Com isso não quero dizer que Chico seja um homem só da Mística, mas tão somente que havia nele também este vertente bem desenvolvida, e isso aparecia desde em pequenas frases, como também, e principalmente, na sua postura ante ao mundo. Uma frase marcante é resposta que Chico dá quando é perguntado sobre a imagem de “Nossa Senhora” que tinha em sua cabeceira. O que poderia parecer uma “Heresia” na ortodoxia espírita se desmanchou como nuvens ante a simplicidade de Chico. Ele respondeu que aquela era a Fé que ele tinha herdado e aprendido com sua mãe, e que não tinha o menor desejo de perdê-la. Nisto, ele apresenta a Fé como um meio poderoso que nos leva a Deus, e que deve ser preservado e cultivado, sem que com isso se pergunte por sua “razão”. Nesta frase de Chico não há nenhuma justificativa racional para esta sua Fé, ela é apresentada como tendo valor em si mesma.

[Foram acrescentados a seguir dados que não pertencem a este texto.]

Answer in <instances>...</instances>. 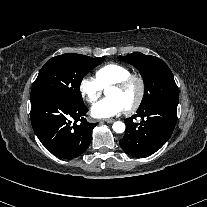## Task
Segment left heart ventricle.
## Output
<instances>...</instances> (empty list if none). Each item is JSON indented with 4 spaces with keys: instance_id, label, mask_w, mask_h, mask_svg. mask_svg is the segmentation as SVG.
Instances as JSON below:
<instances>
[{
    "instance_id": "left-heart-ventricle-1",
    "label": "left heart ventricle",
    "mask_w": 207,
    "mask_h": 207,
    "mask_svg": "<svg viewBox=\"0 0 207 207\" xmlns=\"http://www.w3.org/2000/svg\"><path fill=\"white\" fill-rule=\"evenodd\" d=\"M137 94H138V87L136 84H133L129 88L123 91H120L112 87L109 91L108 96L110 98L119 99L127 108L136 99Z\"/></svg>"
}]
</instances>
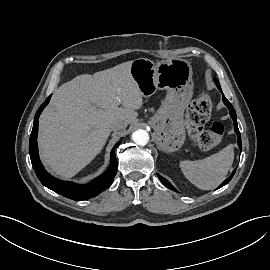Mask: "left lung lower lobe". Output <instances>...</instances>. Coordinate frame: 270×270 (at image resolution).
<instances>
[{
  "instance_id": "obj_1",
  "label": "left lung lower lobe",
  "mask_w": 270,
  "mask_h": 270,
  "mask_svg": "<svg viewBox=\"0 0 270 270\" xmlns=\"http://www.w3.org/2000/svg\"><path fill=\"white\" fill-rule=\"evenodd\" d=\"M219 90L223 94L222 90L221 89H219ZM223 102L228 107V109L230 111V115H231V117L233 119V123H234V130L238 136V147L241 149V136H240V132L238 129L237 117H236L235 110H234L232 104L225 98L224 95H223ZM235 171H236V169L232 172L231 176L229 178H227L219 187L226 185L232 179L233 175L235 174ZM158 177L165 186H167L171 190H175V188L166 179H164L159 174H158Z\"/></svg>"
}]
</instances>
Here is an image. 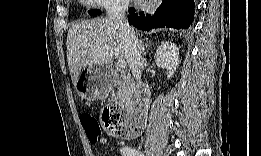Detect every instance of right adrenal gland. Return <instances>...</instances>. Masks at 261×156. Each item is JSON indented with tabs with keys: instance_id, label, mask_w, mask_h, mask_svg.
<instances>
[{
	"instance_id": "right-adrenal-gland-1",
	"label": "right adrenal gland",
	"mask_w": 261,
	"mask_h": 156,
	"mask_svg": "<svg viewBox=\"0 0 261 156\" xmlns=\"http://www.w3.org/2000/svg\"><path fill=\"white\" fill-rule=\"evenodd\" d=\"M149 44V41H147V43L143 44V41L140 40V46H141V52H142V56L144 57L146 55V48Z\"/></svg>"
}]
</instances>
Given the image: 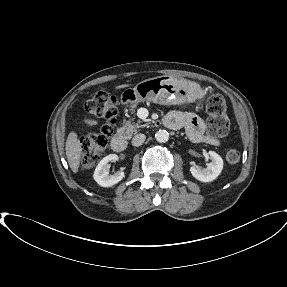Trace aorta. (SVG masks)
<instances>
[{
    "label": "aorta",
    "instance_id": "obj_1",
    "mask_svg": "<svg viewBox=\"0 0 287 287\" xmlns=\"http://www.w3.org/2000/svg\"><path fill=\"white\" fill-rule=\"evenodd\" d=\"M155 139L159 143H165L169 140V133L166 130H159L155 134Z\"/></svg>",
    "mask_w": 287,
    "mask_h": 287
}]
</instances>
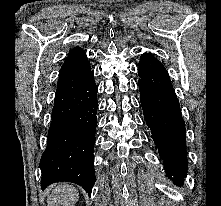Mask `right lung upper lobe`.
Wrapping results in <instances>:
<instances>
[{
	"label": "right lung upper lobe",
	"mask_w": 221,
	"mask_h": 206,
	"mask_svg": "<svg viewBox=\"0 0 221 206\" xmlns=\"http://www.w3.org/2000/svg\"><path fill=\"white\" fill-rule=\"evenodd\" d=\"M87 62L88 60L84 50H82L80 47L73 48L69 52L68 57L60 69L59 77L77 69Z\"/></svg>",
	"instance_id": "obj_1"
}]
</instances>
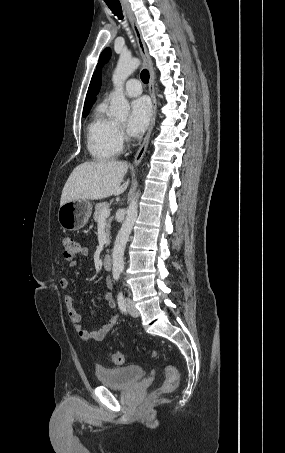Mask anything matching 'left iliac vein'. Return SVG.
<instances>
[{
    "instance_id": "obj_1",
    "label": "left iliac vein",
    "mask_w": 285,
    "mask_h": 453,
    "mask_svg": "<svg viewBox=\"0 0 285 453\" xmlns=\"http://www.w3.org/2000/svg\"><path fill=\"white\" fill-rule=\"evenodd\" d=\"M124 303H125V307H126L128 313L131 316H133V317H138L139 316V311L135 307L134 302L129 297L125 298Z\"/></svg>"
}]
</instances>
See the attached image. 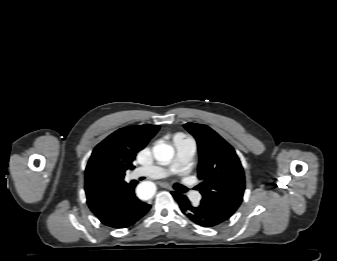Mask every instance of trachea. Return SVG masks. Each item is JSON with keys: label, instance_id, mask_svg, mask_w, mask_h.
Listing matches in <instances>:
<instances>
[{"label": "trachea", "instance_id": "3493384b", "mask_svg": "<svg viewBox=\"0 0 337 261\" xmlns=\"http://www.w3.org/2000/svg\"><path fill=\"white\" fill-rule=\"evenodd\" d=\"M177 190L181 193H184L187 191V188L185 186L178 185Z\"/></svg>", "mask_w": 337, "mask_h": 261}]
</instances>
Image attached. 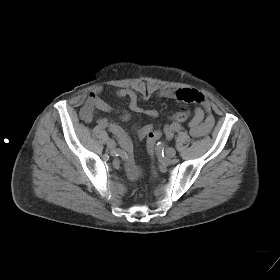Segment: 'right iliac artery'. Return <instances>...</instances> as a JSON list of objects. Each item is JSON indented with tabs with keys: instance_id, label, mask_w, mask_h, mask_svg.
<instances>
[{
	"instance_id": "82829eb1",
	"label": "right iliac artery",
	"mask_w": 280,
	"mask_h": 280,
	"mask_svg": "<svg viewBox=\"0 0 280 280\" xmlns=\"http://www.w3.org/2000/svg\"><path fill=\"white\" fill-rule=\"evenodd\" d=\"M98 124L101 128L108 127V121L106 119L99 120ZM116 137L118 139V142H119L120 146L126 152H128L130 154L132 152V146H131L129 140L127 138L123 137V136H120V135H116Z\"/></svg>"
}]
</instances>
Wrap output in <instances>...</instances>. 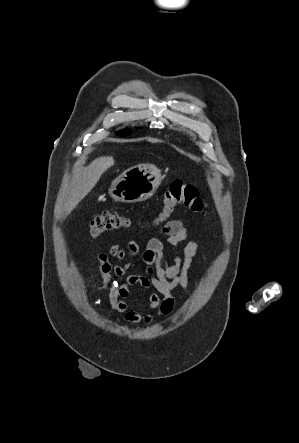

Por outro lado, a maneira como creio que o Chico interpretava o papel da “Caridade”, muito tem a ver com o caminho da mística franciscana. Aos olhos apenas do racionalismo, a “Caridade” só pode ter dois significados: (1) quando é praticada, visa acabar com a pobreza, e o sofrimento em geral, como isso é impossível para um indivíduo ou pequeno grupo, gera ansiedade e conseguintemente sofrimento; (2) quando é ela criticada, o racionalista só enxerga na “caridade” assistencialismo barato, e ou exploração religiosa dos pobres, estes últimos que seriam apenas um meio para outros chegaram à salvação. No entanto, aos olhos da mística da pobreza, a “caridade” é um meio de se aproximar dos pobres, de sua simplicidade, e através dela se aproximar do Cristo. Neste sentido, a caridade passa a ter valor nela mesma, sem se preocupar arrogantemente com seus resultados para os outros, mas se torna tão somente um exercício místico do amor. Quando multidões buscavam um pão ou uma nota de cruzeiro dada por Chico Xavier, não estava ali uma forma de acabar com o sofrimento dos pobres, mas tão somente, uma forma de se aproximar do Cristo misticamente, através da simplicidade da pobreza. Por isso, vejo Chico Xavier como um continuador da mística da pobreza franciscana.
Imagino, que cada espírita ou qualquer outro cristão, que alguma vez participou de alguma atividade beneficente, entenda perfeitamente estas minhas palavras. Todos tinham a ciência que aquela sopa, aquele pão ou aquela atividade feita, era um alívio deveras diminuto para a necessidade daqueles que recebiam, mas faziam com que todos sentissem o Cristo mais perto de si.